The horse hair of the bow has very fine hooks not visible to the naked eye all through the hair follicle. Sound is produced when these tiny hooks "pluck" the string. These small hooks need violin bow rosin to keep their "bite". I suggest applying rosin every time you play your instrument.

Before applying the violin bow rosin, make sure you have tightened the bow to the appropriate tension. With the rosin in your left hand and bow in your right, set the hair on the rosin at the base in front of the frog. With light pressure, steadily and evenly move the violin bow rosin along the entire length of the bow hair to the tip. Then move back down to the frog, to the tip again, and so on until you are sure there is enough rosin on the hair.

There are two methods to do this. You can hold the bow still and move the rosin, or of course, the opposite; hold your rosin still as you move the bow. Either way is fine, but I suggest getting in the habit of moving the bow, not the rosin. With the rosin still, it is applied more evenly and is more efficient overall.

Note: Because rosin is being applied to the bow hair, it is going to end up on the violin strings and the wood of the violin as well. After each time you play, it is very important to remove the violin bow rosin from the strings with a cloth. This creates a loud obnoxious noise, but you'll learn to like it! The rosin will cause damage to the strings if it is not cleaned. It is the same concept for the violin itself. The rosin will eat through the stain and varnish of the wood and create a permanent gray spot. So do your violin a favor, and clean it often.

It is very important to tighten and loosen your violin bow hairs using the tension screw at the base of the violin bow.
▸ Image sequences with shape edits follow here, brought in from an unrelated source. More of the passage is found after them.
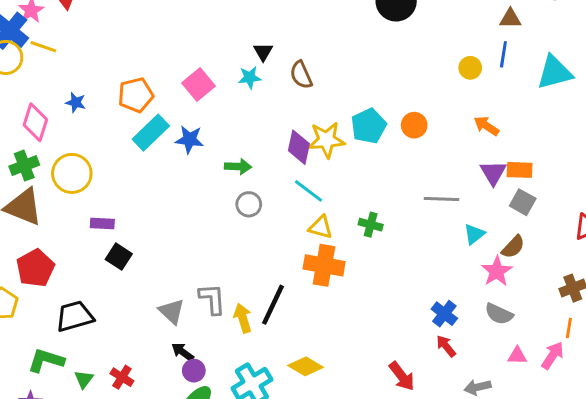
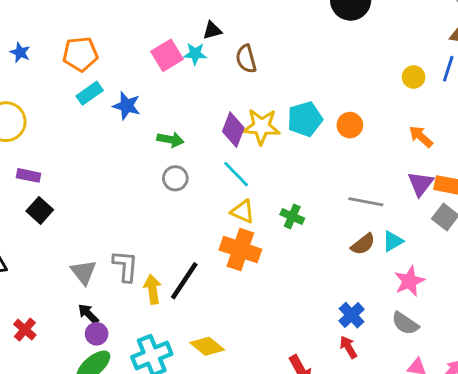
black triangle: (263, 52) -> (212, 30), turned 36
pink square: (198, 85) -> (167, 55), moved
cyan rectangle: (151, 133) -> (90, 93), size x0.7
brown semicircle: (513, 247) -> (363, 244), moved

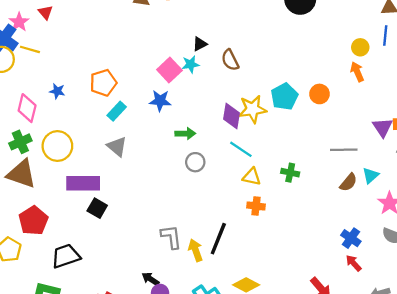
blue star: (127, 106) -> (160, 101), moved
orange arrow: (421, 137) -> (357, 72), moved, turned 36
purple rectangle: (28, 175) -> (83, 183), size x1.8
orange cross: (240, 250) -> (256, 206), size x0.6
gray triangle: (84, 272) -> (117, 147), moved

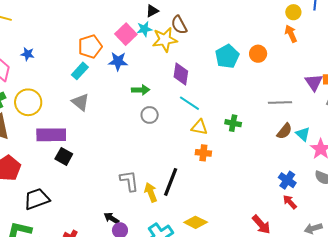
orange pentagon: (103, 83) -> (90, 47), moved
yellow star: (253, 109) -> (165, 40), moved
cyan triangle: (371, 175) -> (303, 134), moved, turned -35

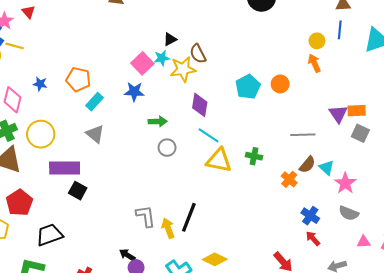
orange pentagon: (90, 47) -> (78, 79), moved, turned 30
yellow triangle: (199, 127) -> (219, 160), size x1.5
orange cross: (203, 153) -> (289, 179), moved, turned 35

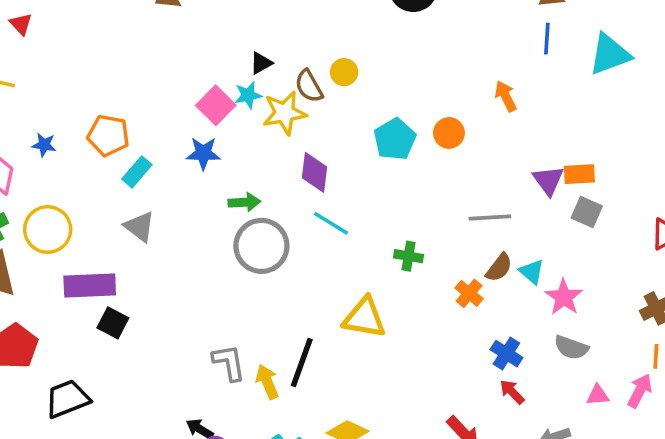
yellow circle: (317, 41) -> (344, 72), moved
gray circle: (167, 148) -> (261, 246), size x1.8
yellow triangle: (219, 160) -> (364, 318), moved

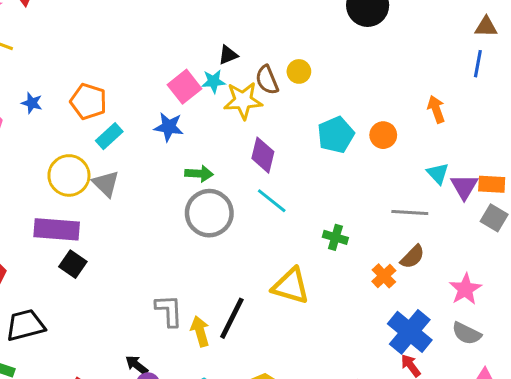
yellow circle: (48, 230) -> (69, 175), moved
cyan triangle: (532, 272) -> (438, 173), moved
blue cross: (506, 354) -> (410, 332), size x1.6

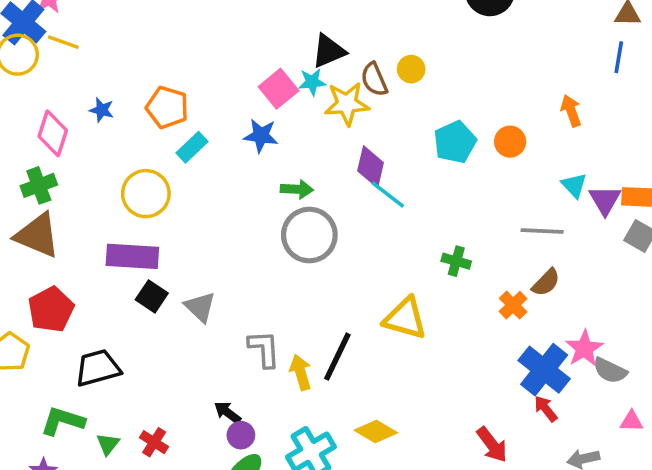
black triangle: (228, 55) -> (329, 51), size x1.5
gray triangle: (106, 184) -> (200, 307), moved
cyan line: (272, 201) -> (388, 195), moved
pink star: (465, 289) -> (584, 348), moved

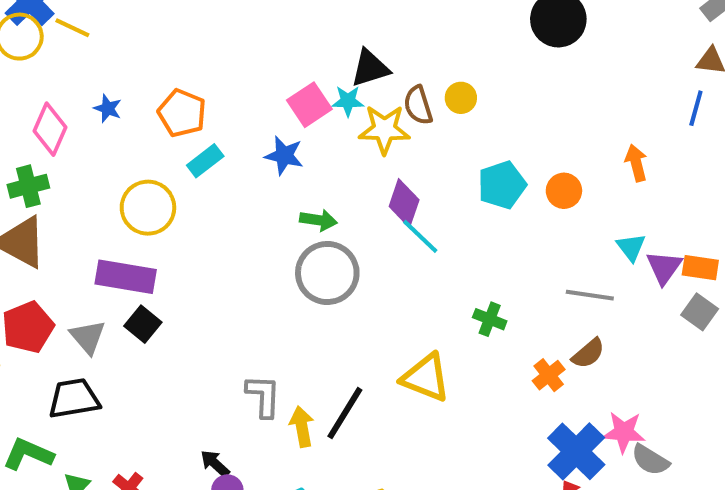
gray triangle: (200, 307) -> (88, 337), moved
pink star: (584, 348) -> (624, 432), turned 30

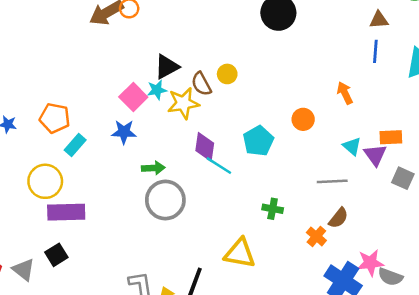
cyan pentagon: (502, 185) -> (258, 141), moved
orange rectangle: (700, 268) -> (391, 137), moved
purple rectangle: (126, 277) -> (66, 212), moved
black square: (143, 324) -> (56, 255), turned 30

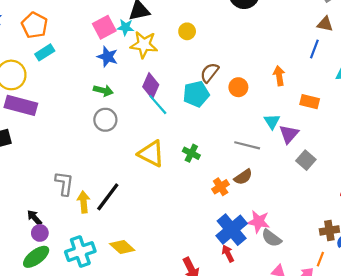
brown semicircle: (201, 84) -> (210, 73), moved, turned 50
blue star: (124, 132) -> (107, 57), moved
orange rectangle: (391, 137) -> (310, 102), moved
gray circle: (165, 200) -> (105, 120), size x0.7
yellow triangle: (240, 253) -> (151, 154), moved

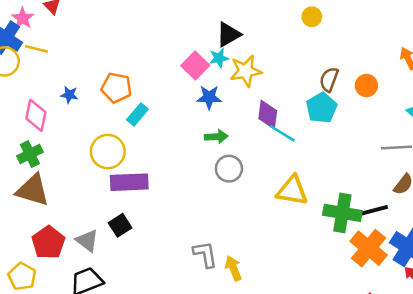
yellow circle: (187, 31) -> (312, 17), moved
green cross: (191, 153) -> (342, 213), moved, size x1.8
orange cross: (221, 187) -> (369, 248), moved, size x1.8
black line: (108, 197) -> (370, 211), moved, turned 56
You need to make it tight enough so there is hardly enough room to fit your pinkie finger amid the wood and the bow hair. Each time you are done playing, it is essential to your bow that you relax the hairs to avoid causing damage. If it is left tightened for too long, the bow will deform. The violin bow is made up of over a dozen parts and is put under a large amount of pressure while the bow hairs are tightened. In most cases, bows are made from "Brazil Wood," which is very strong for this very reason. Even the sturdiest wood can warp, so always be aware of that.